The horn dismantled and impaled Felix the cat. His face went white, still grappling the horn.
‘Shit’ he whispered.
But it did not end there; the one-horned elk lost its balance and fell to its side, hitting the brown bear’s knees. Like a domino effect, the Bear swung back and forth and fell forward, dismantling its jaw on the elk’s ass. It was blood-fest of cotton! The heavy air-conditioning kept the cotton fibres afloat, like little clouds above Ben’s head as he slowly shat his pants in fear and prayed for protection.
What’s this racket about? Dad shouted as he thumped down the hollow corridor.

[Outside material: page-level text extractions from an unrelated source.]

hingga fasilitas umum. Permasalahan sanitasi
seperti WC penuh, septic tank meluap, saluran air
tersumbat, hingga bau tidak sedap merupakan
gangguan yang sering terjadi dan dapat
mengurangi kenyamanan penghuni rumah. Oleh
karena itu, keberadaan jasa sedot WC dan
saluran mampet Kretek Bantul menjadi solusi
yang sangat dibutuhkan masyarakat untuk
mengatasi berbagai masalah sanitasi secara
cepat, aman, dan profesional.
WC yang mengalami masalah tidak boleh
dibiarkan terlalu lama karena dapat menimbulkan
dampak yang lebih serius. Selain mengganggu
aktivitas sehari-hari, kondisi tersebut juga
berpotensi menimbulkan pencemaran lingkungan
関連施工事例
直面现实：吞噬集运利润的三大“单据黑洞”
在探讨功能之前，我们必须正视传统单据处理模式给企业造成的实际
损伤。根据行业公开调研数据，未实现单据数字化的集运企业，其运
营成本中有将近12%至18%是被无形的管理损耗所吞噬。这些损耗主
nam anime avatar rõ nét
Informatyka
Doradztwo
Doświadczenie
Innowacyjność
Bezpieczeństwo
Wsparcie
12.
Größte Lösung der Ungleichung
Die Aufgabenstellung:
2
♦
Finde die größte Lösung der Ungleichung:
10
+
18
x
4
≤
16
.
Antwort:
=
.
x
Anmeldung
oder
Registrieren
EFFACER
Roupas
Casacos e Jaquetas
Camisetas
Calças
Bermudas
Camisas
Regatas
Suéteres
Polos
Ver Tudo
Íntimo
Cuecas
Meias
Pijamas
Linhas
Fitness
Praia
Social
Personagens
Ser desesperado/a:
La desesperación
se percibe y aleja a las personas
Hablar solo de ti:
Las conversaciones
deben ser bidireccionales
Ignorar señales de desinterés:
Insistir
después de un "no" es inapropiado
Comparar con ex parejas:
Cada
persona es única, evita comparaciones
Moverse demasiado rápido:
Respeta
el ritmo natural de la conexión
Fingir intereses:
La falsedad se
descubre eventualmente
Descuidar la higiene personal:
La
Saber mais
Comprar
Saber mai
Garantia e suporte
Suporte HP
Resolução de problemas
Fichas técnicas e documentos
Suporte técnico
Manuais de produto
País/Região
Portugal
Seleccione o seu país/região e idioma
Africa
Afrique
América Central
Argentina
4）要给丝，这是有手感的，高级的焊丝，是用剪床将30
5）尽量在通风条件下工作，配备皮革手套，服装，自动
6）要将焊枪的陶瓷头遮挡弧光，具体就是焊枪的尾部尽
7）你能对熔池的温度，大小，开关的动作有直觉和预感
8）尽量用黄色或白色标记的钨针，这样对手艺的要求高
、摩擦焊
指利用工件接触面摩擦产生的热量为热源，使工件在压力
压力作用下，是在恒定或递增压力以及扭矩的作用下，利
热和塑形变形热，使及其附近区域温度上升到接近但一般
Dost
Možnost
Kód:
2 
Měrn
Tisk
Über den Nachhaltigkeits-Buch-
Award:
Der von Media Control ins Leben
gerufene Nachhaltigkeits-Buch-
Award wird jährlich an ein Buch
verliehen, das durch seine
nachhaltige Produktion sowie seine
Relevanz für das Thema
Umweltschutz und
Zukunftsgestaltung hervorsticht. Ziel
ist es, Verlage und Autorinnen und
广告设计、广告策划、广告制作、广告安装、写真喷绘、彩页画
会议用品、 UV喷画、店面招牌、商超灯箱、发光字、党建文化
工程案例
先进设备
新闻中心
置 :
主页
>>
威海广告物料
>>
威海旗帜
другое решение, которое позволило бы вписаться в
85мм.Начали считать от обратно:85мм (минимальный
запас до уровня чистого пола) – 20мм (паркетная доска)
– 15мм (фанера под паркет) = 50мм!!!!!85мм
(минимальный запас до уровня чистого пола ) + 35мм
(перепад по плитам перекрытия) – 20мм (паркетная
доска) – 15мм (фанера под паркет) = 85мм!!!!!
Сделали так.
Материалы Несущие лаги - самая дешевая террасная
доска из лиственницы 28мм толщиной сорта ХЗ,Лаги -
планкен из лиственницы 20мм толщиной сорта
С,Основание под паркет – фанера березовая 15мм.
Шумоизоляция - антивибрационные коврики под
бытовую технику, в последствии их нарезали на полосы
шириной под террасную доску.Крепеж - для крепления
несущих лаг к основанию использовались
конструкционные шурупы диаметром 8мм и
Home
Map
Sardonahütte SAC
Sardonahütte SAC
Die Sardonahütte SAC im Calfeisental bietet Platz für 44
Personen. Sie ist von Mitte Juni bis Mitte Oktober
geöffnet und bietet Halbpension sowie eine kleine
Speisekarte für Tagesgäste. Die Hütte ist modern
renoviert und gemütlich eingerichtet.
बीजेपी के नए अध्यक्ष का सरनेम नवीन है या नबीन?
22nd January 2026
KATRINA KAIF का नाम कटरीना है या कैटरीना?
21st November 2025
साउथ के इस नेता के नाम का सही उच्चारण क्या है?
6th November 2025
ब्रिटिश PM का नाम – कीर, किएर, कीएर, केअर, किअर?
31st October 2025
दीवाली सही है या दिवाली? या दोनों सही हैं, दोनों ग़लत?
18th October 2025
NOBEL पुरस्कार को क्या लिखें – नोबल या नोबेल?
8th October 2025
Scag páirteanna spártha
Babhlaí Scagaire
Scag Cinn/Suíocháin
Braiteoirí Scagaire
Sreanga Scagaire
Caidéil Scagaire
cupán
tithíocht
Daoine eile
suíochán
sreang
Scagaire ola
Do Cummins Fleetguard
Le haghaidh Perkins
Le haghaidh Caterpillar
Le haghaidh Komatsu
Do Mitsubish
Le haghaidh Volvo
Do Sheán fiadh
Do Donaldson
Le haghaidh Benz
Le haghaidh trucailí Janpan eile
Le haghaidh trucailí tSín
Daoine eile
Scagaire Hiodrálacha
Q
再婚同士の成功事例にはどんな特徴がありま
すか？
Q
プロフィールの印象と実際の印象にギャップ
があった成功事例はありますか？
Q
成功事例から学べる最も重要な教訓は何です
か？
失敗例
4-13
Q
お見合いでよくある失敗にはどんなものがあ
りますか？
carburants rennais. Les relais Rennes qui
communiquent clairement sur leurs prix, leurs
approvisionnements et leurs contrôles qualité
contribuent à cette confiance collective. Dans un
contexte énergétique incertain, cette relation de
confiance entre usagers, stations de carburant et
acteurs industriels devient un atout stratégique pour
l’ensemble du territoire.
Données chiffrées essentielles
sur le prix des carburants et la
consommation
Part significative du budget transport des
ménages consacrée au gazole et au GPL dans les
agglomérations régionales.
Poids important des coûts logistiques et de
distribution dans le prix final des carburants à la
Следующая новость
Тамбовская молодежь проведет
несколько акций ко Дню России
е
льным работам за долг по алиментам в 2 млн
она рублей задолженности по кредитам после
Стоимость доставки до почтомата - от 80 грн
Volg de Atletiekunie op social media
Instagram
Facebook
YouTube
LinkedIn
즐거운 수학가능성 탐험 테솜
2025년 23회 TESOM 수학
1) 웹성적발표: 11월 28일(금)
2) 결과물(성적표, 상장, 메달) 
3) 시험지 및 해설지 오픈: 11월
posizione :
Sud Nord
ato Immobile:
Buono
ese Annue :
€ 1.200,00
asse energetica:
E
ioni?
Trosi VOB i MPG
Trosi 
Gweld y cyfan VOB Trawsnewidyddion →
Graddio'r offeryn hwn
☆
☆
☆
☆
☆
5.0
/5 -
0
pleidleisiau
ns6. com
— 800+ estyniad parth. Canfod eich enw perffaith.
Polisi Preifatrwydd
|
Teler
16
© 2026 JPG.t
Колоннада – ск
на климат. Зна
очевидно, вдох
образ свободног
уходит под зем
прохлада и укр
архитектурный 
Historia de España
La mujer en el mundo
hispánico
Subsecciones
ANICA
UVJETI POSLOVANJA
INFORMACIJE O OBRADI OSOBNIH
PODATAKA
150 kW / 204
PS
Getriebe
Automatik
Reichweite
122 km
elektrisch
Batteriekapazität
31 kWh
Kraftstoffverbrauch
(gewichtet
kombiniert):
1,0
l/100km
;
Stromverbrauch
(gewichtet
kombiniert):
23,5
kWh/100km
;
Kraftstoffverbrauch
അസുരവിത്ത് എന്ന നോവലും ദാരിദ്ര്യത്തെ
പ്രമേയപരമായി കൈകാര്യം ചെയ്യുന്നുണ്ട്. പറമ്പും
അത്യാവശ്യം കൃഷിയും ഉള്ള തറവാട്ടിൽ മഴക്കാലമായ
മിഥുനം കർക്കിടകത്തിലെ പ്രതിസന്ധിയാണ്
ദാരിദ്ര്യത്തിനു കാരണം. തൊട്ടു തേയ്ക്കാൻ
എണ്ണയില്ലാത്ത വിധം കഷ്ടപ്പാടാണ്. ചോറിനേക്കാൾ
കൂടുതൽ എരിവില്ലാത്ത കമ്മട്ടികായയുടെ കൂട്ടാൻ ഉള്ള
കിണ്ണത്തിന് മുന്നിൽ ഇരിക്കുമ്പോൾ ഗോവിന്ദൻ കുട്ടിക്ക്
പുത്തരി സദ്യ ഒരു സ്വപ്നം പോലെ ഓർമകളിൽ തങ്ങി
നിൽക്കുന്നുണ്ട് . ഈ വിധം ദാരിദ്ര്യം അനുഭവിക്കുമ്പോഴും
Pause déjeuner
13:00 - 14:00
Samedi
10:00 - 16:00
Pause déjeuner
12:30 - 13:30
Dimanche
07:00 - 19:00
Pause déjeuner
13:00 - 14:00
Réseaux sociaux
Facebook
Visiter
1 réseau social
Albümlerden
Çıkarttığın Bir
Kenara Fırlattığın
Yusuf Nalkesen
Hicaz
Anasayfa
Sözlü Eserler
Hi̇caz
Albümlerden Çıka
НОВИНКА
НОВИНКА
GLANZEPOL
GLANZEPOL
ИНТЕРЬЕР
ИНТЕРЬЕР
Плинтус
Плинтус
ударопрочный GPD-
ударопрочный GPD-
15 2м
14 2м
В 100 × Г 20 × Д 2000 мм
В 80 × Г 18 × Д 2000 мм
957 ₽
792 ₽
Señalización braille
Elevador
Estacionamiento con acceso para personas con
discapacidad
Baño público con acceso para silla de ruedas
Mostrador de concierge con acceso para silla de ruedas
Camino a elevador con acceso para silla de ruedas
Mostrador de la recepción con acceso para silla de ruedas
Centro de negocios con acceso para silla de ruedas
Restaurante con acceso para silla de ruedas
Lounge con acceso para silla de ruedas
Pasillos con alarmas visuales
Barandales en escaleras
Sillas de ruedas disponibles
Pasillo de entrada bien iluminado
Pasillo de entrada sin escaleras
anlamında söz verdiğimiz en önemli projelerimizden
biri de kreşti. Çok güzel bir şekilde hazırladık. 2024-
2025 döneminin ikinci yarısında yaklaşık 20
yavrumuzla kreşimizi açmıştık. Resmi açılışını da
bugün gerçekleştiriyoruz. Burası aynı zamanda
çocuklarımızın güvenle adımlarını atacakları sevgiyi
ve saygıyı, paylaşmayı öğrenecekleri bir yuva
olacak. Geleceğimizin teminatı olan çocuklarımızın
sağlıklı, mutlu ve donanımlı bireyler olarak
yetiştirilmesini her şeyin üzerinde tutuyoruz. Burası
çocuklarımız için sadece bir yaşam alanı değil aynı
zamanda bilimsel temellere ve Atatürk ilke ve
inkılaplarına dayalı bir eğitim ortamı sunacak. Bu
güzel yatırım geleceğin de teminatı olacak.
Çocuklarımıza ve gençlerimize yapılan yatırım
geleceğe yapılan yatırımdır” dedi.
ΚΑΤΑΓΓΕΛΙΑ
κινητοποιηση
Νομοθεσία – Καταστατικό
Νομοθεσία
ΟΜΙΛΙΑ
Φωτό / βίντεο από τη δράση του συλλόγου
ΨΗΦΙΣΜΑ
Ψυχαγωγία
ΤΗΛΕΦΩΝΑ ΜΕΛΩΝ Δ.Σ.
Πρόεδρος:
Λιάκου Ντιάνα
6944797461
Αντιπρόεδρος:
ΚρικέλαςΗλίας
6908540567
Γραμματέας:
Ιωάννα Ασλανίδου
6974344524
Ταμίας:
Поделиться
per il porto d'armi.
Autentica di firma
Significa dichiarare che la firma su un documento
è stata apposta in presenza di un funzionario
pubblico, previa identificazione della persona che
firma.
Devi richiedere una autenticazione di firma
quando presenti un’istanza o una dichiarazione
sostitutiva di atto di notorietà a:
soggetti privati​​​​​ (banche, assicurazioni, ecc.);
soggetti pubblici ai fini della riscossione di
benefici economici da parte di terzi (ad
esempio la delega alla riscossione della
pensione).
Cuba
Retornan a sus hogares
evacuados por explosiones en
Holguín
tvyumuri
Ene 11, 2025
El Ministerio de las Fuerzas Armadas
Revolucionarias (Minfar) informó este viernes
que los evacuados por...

Ben didn’t dare to move, still in the foetal position on the floor, clinging with his life to the stump of the horn.
‘Dad, I can explain!’ Ben pleaded
Dad’s face went from white to pink, pink to red, red to purple, purple to green and so forth but he said nothing. Silence can sometimes be the worst. Then after a few seconds, of processing the scene he made a noise. He laughed. It started with a snicker then a throaty chuckle then a full on clown laugh, which seemed to go on for hours. Ben didn’t really understand, nor did he want to so he went along with it.
Dad picked up the mouse carefully and crouched beside Ben.
‘Don’t worry about.’ He said to Ben ‘Shit happens. Nothing is forever.’
Ben nodded in relief.
‘Now let go of that horn and go put some clothes on, you weirdo’ he said. ‘We got a lot of cleaning up to do.’